Derrick Z. Jackson: A Rhode Island city gets serious about climate justice
In its climate action plan, Providence, Rhode Island, is giving frontline residents' health equal billing with carbon reduction. Other cities should pay attention.
PROVIDENCE, R.I.—Vatic Kuumba, a local poet and playwright, has little tolerance for climate change resilience plans that leave out low-income families forced to be resilient for decades from environmental degradation.
"It's not just wetlands for birds," Kuumba said. "It's asthma and traffic."
Similarly, Pol Tavarez, a youth organizer, said, "For lots of families, climate change means children being able to go out to play on land that's not contaminated."
Kuumba and Tavarez are two project team managers for the city's Racial and Environmental Justice Committee. In arguably the nation's most inclusive climate-action effort, Providence's Climate Justice Plan, unveiled last October, involved at its very beginning participation of the committee and "frontline" residents who disproportionately deal with fossil fuel pollution and industrial waste.
I interviewed them for the Barr Foundation,* which provided funding to the city to create community partnerships to develop the plan. The Foundation engaged my help to write about this effort.
In February, the City of Boulder, Colorado, and Boulder County hosted members of the Racial and Environmental Justice Committee and officials from the City of Providence to talk about the plan.
Most climate plans begin with greenhouse gas reductions and adaptations for the built environment.
Providence's agenda leads off by acknowledging that the city's economic success came with economic and environmental injustice spanning centuries. They include the conquest of Indigenous people, cotton mills tied to slave labor and factories spewing chemicals into rivers.
"More than 200 years later," the introduction said, "our post-industrial landscape remains contaminated with lead that poisons 10 to 30 percent of our kindergarten-age children, depending on the neighborhood."
Thus, the city issued a plan that melds carbon neutrality by 2050 with specific targets to cut direct emissions in the most polluted communities and slash child asthma. Other measures for those communities include reduction of diesel truck traffic and increase of low-carbon transportation options.
Giving frontline health equal billing with clean energy is not part of traditional climate action plans.
Leah Bamberger, Providence's sustainability director, said, "We were really challenged by how much having an equity lens force you to have a more holistic idea of climate action. It came down to things like, how can we talk about solar panels when people can't stay warm in winter or can't open their windows in summer because of dust and smells?"
Applying an "equity lens" to the plan included anti-racism training for city officials and led to other pledges not seen in other plans. The city will measure both the environmental burden and the level of energy investments in neighborhoods, boosting renewable energy in underserved areas.
The city says it will strive for an "energy democracy" that avoids frictions experienced elsewhere. For instance many frontline residents fret whether bike lanes to reduce congestion and carbon footprints are "white lanes," leading to gentrification.
Providence's plan is the kind being called for by more than 200 organizations in the "Equitable and Just National Climate Platform."
Published in July, the platform warns, "Unless justice and equity are central components of our climate agenda, the inequality of the carbon-based economy will be replicated in the new economy."
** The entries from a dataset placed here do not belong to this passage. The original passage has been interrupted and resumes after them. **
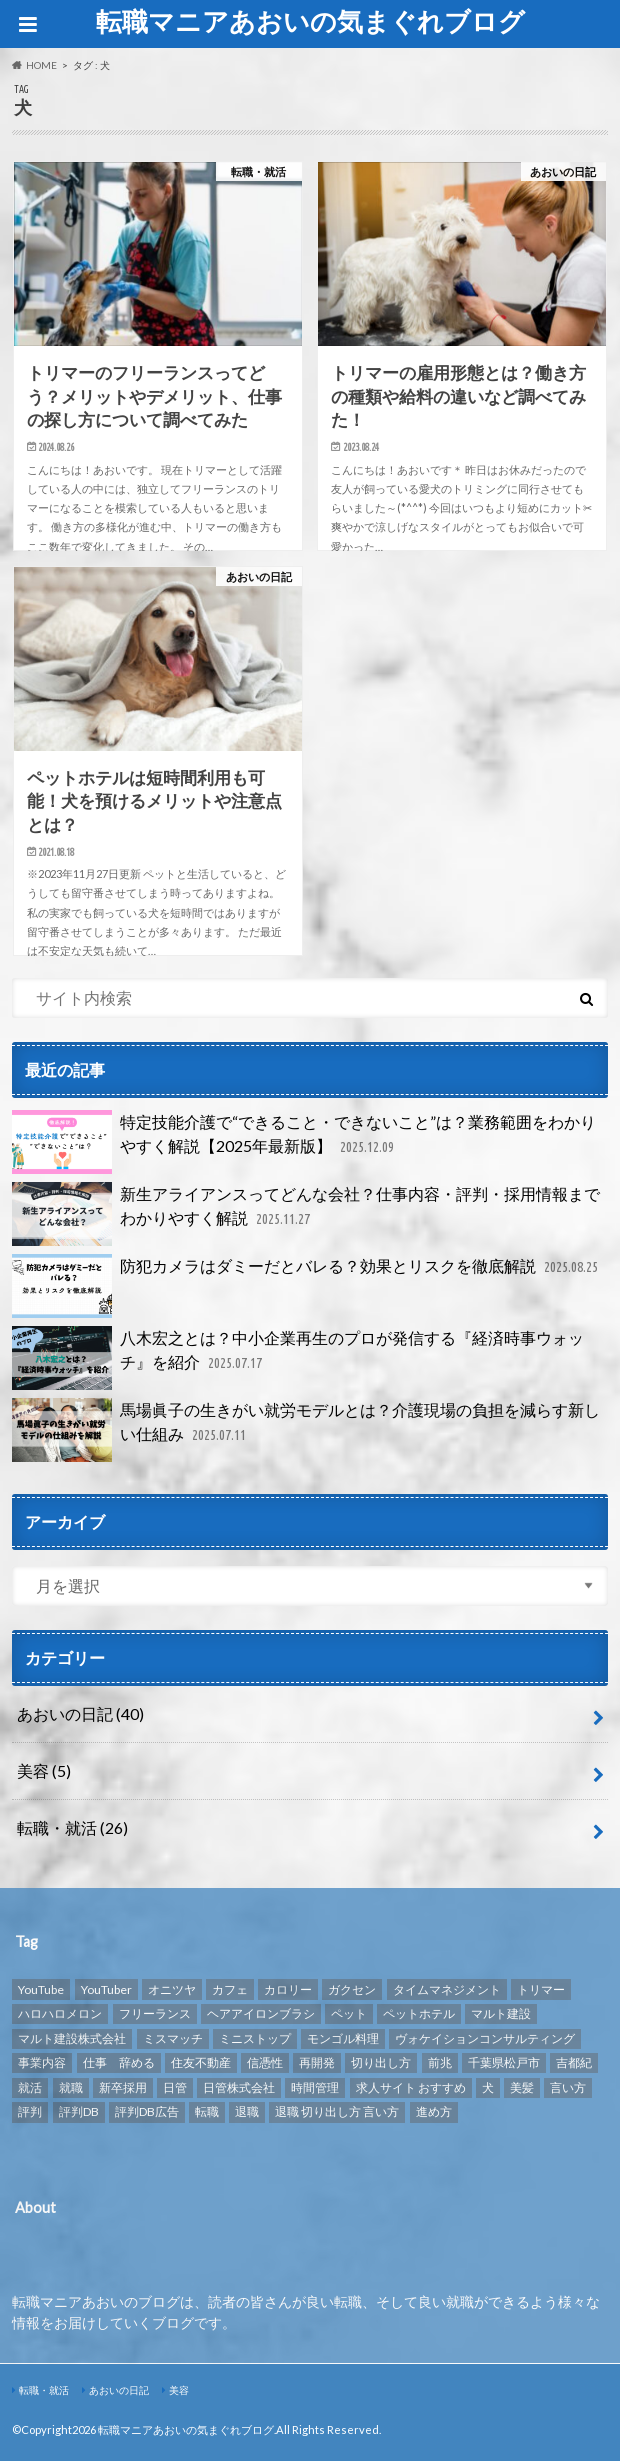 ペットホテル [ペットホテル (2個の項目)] (419, 2013)
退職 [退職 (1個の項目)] (247, 2111)
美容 (44, 1770)
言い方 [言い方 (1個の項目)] (568, 2087)
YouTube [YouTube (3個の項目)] (41, 1989)
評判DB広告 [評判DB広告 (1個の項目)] (147, 2111)
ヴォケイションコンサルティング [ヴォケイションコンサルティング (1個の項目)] (485, 2038)
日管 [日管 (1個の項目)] (175, 2087)
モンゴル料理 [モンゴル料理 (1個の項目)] (343, 2038)
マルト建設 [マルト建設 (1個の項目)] (501, 2013)
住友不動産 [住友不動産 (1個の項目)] (201, 2062)
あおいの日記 (80, 1713)
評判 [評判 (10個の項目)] (30, 2111)
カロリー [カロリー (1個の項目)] (288, 1989)
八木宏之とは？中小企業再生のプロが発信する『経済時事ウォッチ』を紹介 (298, 1358)
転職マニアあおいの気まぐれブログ (310, 21)
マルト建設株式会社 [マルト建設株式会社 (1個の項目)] (72, 2038)
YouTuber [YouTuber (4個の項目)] (106, 1989)
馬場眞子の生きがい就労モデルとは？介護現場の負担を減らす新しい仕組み (306, 1430)
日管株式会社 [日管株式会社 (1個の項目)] (239, 2087)
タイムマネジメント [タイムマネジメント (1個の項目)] (447, 1989)
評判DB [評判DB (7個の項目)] (79, 2111)
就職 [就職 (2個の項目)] (71, 2087)
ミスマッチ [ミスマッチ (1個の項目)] (173, 2038)
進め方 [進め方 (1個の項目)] (434, 2111)
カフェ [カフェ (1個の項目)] (230, 1989)
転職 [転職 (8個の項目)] (207, 2111)
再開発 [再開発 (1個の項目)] (317, 2062)
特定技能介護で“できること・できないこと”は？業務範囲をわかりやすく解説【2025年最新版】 (304, 1142)
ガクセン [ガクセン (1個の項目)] (352, 1989)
The plan earned top marks from the American Council for an Energy-Efficient Economy in its 2019 City Clean Energy Scorecard for equity-driven community engagement and decision-making and accountability for social equity.
Providence tied with Seattle and Minneapolis, though Grist.org reported that community engagement came later in those two cities.
While nearby Boston was the top-ranked city overall on the ACEEE scorecard, it fell short, compared to Providence, in equity-driven community engagement and decision-making.
Tavarez and Kuumba said proof of the new voice of frontline communities is embedded in Providence's new ban on single-use plastic bags, without fees for alternative bags. An earlier version of the ban with a bag fee of at least 10 cents was denounced as an unfair burden on environmentally overburdened communities.
"We've got 400 years of inequity baked into the system," Kuumba said. "We know there will be no quick fix. But we have to make sure climate change is not fixed on the backs of the poor."
*The Barr Foundation helps fund the City of Providence's Climate Justice Plan.
Derrick Z. Jackson is on the advisory board of Environmental Health Sciences, publisher of Environmental Health News and The Daily Climate. He's also a Union of Concerned Scientist Fellow in climate and energy.